Reputation: 21
I have a file in Unix like the follows
">hello"
"hello"
"newuser"
"<newuser"
"newone"
Now I want to find unique occurrences in the file (exluding the <
or >
only while searching) and the output as:
">hello"
"<newuser"
"newone"
Upvotes: 2
Views: 503
Reputation: 369164
$ awk '{ w = $1; sub(/[<>]/, "", w) } word[w] == 0 { word[w]++; print $1 }' file1
">hello"
"newuser"
"newone"
Upvotes: 2
Reputation: 369164
#!/usr/bin/env python
import sys
seen = set()
for line in sys.stdin:
word = line.strip().replace('>', '').replace('<', '')
if word not in seen:
seen.add(word)
sys.stdout.write(line)
$ ./uniq.py < file1
">hello"
"newuser"
"newone"
Upvotes: 3
Reputation: 61
Here's that associative array idea in Ruby.

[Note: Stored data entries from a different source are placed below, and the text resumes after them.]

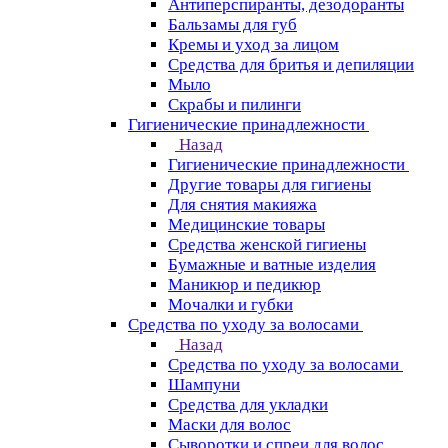
Антиперспиранты, дезодоранты
Бальзамы для губ
Кремы и уход за лицом
Средства для бритья и депиляции
Мыло
Скрабы и пилинги
Гигиенические принадлежности
Назад
Гигиенические принадлежности
Другие товары для гигиены
Для снятия макияжа
Медицинские товары
Средства женской гигиены
Бумажные и ватные изделия
Маникюр и педикюр
Мочалки и губки
Средства по уходу за волосами
Назад
Средства по уходу за волосами
Шампуни
Средства для укладки
Маски для волос
Сыворотки и спреи для волос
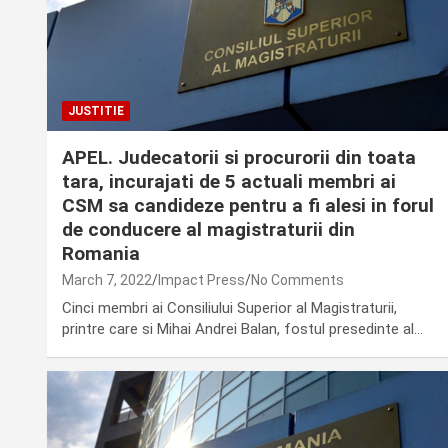
JUSTITIE
APEL. Judecatorii si procurorii din toata
tara, incurajati de 5 actuali membri ai
CSM sa candideze pentru a fi alesi in forul
de conducere al magistraturii din
Romania
March 7, 2022
Impact Press
No Comments
Cinci membri ai Consiliului Superior al Magistraturii,
printre care si Mihai Andrei Balan, fostul presedinte al…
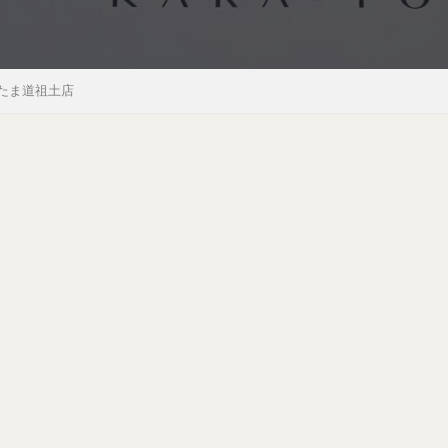
いたま道祖土店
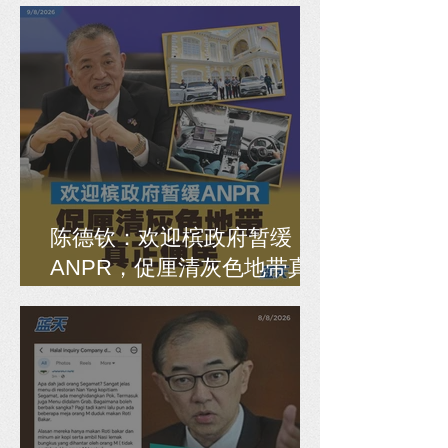
陈德钦：欢迎槟政府暂缓
ANPR，促厘清灰色地带真
正便民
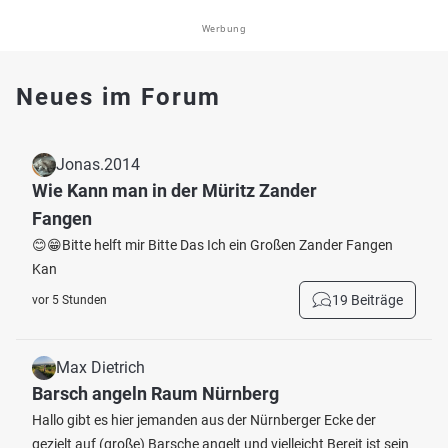
Werbung
Neues im Forum
Jonas.2014
Wie Kann man in der Müritz Zander
Fangen
😊😁Bitte helft mir Bitte Das Ich ein Großen Zander Fangen
Kan
19 Beiträge
vor 5 Stunden
Max Dietrich
Barsch angeln Raum Nürnberg
Hallo gibt es hier jemanden aus der Nürnberger Ecke der
gezielt auf (große) Barsche angelt und vielleicht Bereit ist sein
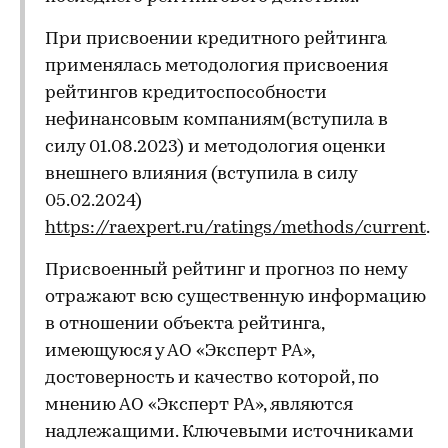
При присвоении кредитного рейтинга
применялась методология присвоения
рейтингов кредитоспособности
нефинансовым компаниям(вступила в
силу 01.08.2023) и методология оценки
внешнего влияния (вступила в силу
05.02.2024)
https://raexpert.ru/ratings/methods/current
.
Присвоенный рейтинг и прогноз по нему
отражают всю существенную информацию
в отношении объекта рейтинга,
имеющуюся у АО «Эксперт РА»,
достоверность и качество которой, по
мнению АО «Эксперт РА», являются
надлежащими. Ключевыми источниками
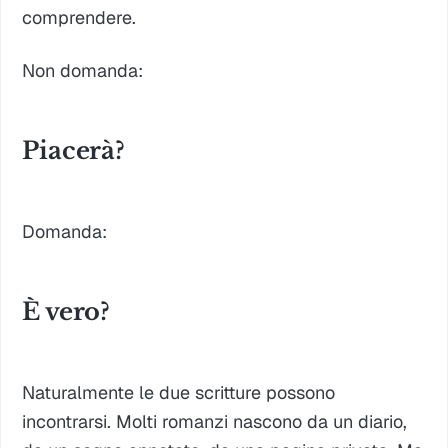
comprendere.
Non domanda:
Piacerà?
Domanda:
È vero?
Naturalmente le due scritture possono
incontrarsi. Molti romanzi nascono da un diario,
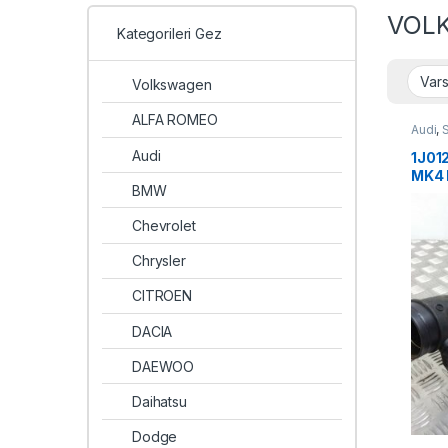
VOLK
Kategorileri Gez
Volkswagen
ALFA ROMEO
Audi
,
Audi
1J01
MK4 
BMW
GİRİ
Chevrolet
Chrysler
CITROEN
DACIA
DAEWOO
Daihatsu
Dodge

2.0.0p195 :005 > entries= [">hello", "hello", "newuser", "<newuser", "newone"]
=> [">hello", "hello", "newuser", "<newuser", "newone"]
2.0.0p195 :006 > entries.reduce({}) { |hash, entry| hash[entry.sub(/[<>]/,'')]=entry; hash}.values
=> ["hello", "<newuser", "newone"]
Upvotes: 0